* **Task prompt**
Find and copy each line of the data that includes "panel".

(Dataset entries)
.....
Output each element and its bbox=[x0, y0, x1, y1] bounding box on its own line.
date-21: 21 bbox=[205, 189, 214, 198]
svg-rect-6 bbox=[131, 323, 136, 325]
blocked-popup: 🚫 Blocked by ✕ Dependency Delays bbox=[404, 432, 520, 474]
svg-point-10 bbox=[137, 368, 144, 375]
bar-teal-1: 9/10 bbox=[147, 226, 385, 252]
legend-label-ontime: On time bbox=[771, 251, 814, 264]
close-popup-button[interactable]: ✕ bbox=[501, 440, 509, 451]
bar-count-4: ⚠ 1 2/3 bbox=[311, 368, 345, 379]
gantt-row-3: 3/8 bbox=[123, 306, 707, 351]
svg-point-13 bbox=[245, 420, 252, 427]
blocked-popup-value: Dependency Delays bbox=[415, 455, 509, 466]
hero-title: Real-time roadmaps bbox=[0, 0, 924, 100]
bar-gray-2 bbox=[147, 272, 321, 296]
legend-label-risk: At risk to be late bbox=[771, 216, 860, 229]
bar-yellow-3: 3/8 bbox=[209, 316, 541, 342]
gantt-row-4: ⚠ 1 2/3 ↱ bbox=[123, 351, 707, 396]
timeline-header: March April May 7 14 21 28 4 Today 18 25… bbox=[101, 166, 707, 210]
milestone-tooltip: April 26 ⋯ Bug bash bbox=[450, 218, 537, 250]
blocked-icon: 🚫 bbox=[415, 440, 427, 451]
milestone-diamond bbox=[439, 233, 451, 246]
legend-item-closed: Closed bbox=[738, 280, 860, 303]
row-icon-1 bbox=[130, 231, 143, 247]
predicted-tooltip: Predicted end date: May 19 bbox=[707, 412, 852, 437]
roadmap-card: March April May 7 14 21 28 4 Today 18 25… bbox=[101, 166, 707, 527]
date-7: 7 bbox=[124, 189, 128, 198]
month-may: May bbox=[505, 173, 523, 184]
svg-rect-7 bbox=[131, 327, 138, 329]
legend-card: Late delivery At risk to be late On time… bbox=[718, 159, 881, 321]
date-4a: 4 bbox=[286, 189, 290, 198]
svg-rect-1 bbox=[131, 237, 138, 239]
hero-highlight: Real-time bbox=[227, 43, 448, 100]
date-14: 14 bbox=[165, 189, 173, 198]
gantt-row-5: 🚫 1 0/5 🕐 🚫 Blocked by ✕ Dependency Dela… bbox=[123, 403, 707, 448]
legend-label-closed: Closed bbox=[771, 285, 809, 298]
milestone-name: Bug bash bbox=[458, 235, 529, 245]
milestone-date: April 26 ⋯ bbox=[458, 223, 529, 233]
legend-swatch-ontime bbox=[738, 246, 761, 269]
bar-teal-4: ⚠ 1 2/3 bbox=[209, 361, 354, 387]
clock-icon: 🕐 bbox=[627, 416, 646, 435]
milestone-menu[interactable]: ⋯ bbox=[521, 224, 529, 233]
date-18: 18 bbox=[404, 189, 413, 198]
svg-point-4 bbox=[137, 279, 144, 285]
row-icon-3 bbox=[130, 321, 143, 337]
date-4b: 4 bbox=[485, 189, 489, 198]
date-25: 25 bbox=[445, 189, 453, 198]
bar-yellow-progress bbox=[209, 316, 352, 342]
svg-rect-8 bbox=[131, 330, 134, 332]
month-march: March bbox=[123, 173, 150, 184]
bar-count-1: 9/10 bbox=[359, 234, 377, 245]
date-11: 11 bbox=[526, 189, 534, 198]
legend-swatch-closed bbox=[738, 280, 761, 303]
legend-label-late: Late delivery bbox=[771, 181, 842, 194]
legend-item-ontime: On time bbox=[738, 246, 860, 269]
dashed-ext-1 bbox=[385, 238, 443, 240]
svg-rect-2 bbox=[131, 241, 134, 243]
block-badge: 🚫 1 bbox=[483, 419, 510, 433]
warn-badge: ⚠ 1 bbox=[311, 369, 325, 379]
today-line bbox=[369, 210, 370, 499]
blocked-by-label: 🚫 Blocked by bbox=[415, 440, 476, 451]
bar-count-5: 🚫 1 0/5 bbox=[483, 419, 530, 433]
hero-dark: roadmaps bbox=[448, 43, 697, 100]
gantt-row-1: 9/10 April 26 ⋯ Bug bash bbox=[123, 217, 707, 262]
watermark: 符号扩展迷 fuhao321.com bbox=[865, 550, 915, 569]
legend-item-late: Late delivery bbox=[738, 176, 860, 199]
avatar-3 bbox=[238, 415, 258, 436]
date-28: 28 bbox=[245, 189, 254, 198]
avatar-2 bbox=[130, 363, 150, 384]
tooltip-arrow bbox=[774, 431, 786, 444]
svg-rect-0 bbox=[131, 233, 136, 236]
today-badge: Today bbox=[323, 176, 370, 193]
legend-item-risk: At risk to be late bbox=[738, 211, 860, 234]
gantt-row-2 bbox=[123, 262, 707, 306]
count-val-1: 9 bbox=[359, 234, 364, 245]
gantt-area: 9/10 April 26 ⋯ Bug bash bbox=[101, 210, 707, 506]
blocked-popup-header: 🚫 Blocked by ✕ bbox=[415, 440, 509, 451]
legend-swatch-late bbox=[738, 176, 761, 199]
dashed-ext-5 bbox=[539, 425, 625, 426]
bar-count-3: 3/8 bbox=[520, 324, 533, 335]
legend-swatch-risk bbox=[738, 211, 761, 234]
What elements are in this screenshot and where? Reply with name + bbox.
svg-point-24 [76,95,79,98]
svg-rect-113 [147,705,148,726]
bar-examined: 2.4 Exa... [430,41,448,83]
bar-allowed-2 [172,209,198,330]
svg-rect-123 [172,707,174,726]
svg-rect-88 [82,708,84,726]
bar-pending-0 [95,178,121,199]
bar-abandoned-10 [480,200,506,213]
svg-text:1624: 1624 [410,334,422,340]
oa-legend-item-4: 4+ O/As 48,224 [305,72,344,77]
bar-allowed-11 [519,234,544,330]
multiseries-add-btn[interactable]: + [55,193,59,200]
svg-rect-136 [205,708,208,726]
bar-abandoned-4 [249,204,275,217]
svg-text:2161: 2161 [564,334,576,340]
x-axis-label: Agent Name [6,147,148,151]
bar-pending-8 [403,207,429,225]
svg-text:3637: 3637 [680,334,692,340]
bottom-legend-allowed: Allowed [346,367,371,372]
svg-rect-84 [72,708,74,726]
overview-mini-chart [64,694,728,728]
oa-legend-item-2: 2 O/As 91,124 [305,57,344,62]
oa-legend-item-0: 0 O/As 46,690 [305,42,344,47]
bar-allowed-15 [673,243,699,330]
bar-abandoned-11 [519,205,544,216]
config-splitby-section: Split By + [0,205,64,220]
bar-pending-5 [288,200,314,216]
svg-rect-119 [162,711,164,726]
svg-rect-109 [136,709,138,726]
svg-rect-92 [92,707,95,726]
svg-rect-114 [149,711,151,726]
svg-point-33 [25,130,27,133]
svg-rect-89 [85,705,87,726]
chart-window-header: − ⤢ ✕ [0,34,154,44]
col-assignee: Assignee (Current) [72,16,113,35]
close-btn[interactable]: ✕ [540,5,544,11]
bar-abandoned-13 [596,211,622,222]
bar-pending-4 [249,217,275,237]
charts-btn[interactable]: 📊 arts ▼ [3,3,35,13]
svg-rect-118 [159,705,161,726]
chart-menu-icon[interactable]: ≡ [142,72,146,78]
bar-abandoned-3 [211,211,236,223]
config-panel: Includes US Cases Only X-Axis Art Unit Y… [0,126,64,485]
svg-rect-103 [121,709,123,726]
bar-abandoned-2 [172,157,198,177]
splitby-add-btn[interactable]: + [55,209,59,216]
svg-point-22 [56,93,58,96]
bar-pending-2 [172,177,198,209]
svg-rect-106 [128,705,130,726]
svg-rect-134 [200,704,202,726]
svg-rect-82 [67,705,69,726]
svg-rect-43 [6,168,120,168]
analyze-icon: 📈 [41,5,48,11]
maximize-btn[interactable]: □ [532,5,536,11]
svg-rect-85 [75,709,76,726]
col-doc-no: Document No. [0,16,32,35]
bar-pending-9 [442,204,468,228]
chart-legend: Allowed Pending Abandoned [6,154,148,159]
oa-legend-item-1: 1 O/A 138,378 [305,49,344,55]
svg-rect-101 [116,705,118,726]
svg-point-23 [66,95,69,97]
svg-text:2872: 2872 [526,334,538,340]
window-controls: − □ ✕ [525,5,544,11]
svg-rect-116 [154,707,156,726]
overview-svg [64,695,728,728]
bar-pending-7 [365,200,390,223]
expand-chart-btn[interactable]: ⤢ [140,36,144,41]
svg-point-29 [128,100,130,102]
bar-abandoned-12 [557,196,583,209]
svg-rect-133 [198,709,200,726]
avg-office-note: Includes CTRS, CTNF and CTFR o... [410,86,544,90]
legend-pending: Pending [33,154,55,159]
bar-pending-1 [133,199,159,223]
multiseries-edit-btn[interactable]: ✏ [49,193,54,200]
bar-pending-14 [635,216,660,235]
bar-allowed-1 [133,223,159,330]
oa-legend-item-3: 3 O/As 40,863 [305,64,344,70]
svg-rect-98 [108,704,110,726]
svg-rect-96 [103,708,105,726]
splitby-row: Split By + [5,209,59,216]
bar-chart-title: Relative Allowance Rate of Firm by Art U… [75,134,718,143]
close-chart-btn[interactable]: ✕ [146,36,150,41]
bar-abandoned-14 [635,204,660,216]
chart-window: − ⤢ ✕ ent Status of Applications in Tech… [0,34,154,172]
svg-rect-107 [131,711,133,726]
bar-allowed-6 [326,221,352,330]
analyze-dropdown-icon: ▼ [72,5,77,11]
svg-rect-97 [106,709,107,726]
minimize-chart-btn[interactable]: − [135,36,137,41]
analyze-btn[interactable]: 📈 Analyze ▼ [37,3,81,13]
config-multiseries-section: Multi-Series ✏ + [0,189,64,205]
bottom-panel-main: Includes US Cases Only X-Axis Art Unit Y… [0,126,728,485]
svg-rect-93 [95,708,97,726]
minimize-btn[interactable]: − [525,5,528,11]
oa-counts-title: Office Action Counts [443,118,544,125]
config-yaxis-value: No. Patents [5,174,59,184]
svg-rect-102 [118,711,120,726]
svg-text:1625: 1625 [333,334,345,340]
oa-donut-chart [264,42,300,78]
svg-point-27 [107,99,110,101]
.....
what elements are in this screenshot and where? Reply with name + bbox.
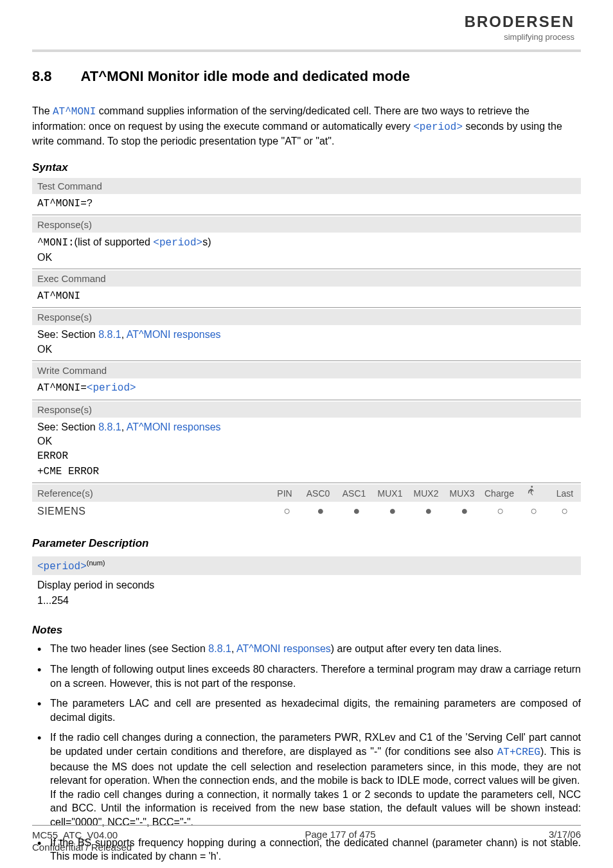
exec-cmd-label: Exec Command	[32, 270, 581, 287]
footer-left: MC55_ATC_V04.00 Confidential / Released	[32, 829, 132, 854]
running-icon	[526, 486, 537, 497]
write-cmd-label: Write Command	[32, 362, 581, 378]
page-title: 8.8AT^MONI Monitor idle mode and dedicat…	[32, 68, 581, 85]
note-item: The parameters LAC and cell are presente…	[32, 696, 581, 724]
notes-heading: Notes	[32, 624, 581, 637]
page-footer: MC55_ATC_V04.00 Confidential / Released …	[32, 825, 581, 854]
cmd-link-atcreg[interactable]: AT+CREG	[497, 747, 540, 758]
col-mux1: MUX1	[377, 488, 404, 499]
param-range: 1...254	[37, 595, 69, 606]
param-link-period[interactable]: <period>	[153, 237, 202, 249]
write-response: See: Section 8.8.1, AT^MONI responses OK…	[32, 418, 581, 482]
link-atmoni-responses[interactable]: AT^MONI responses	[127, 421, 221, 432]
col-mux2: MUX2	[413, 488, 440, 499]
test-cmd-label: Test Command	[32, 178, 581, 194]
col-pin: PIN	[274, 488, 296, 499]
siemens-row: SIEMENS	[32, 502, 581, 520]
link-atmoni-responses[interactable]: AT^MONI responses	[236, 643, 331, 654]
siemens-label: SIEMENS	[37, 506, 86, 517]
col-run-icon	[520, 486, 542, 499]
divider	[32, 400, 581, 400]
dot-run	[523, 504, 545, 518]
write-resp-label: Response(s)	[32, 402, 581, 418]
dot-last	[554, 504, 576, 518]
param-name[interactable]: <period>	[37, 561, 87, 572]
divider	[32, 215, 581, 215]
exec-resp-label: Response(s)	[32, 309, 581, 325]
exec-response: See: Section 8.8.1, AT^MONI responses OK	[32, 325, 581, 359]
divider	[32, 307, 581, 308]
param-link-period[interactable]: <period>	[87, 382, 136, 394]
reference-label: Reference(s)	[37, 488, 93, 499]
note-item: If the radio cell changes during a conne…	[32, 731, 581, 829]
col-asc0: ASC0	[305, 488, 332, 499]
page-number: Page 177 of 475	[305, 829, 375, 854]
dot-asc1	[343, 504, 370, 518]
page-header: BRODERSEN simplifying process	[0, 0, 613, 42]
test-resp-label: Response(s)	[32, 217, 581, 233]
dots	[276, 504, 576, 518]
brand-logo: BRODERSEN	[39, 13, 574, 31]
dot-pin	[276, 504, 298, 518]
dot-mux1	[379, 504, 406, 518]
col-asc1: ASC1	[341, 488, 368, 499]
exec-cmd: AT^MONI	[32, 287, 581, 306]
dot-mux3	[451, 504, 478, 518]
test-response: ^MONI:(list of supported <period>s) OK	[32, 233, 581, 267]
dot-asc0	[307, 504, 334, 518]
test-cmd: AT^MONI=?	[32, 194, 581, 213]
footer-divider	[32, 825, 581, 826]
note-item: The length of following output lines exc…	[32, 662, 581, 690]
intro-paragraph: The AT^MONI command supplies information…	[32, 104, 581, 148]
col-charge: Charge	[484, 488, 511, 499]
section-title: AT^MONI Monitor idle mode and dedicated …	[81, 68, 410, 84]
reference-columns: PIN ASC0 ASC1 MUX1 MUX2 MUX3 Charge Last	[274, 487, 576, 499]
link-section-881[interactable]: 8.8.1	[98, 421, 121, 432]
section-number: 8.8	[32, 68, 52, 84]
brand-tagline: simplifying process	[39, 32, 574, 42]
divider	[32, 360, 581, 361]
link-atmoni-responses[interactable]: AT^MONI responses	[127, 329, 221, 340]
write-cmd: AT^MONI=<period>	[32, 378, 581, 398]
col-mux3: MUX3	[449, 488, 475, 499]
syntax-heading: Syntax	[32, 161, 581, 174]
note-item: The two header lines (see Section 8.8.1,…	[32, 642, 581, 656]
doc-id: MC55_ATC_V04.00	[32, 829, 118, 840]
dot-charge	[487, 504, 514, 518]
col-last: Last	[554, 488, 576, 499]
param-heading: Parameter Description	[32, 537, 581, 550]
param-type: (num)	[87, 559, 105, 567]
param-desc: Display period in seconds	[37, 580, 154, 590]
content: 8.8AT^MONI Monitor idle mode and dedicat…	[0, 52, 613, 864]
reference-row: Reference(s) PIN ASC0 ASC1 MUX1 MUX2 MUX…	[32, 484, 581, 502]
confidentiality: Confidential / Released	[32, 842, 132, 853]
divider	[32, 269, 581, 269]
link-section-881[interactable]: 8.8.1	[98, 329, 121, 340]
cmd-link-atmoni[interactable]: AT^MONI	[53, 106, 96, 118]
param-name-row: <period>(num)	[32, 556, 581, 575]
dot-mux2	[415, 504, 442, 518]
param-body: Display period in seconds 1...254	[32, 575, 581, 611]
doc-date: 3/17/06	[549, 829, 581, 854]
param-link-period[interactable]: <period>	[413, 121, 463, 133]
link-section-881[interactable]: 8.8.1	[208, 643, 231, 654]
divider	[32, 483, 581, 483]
.....
* **Task output**
config-panel: Includes US Cases Only X-Axis Art Unit Y… [0,126,64,485]
bottom-panel-main: Includes US Cases Only X-Axis Art Unit Y… [0,126,728,485]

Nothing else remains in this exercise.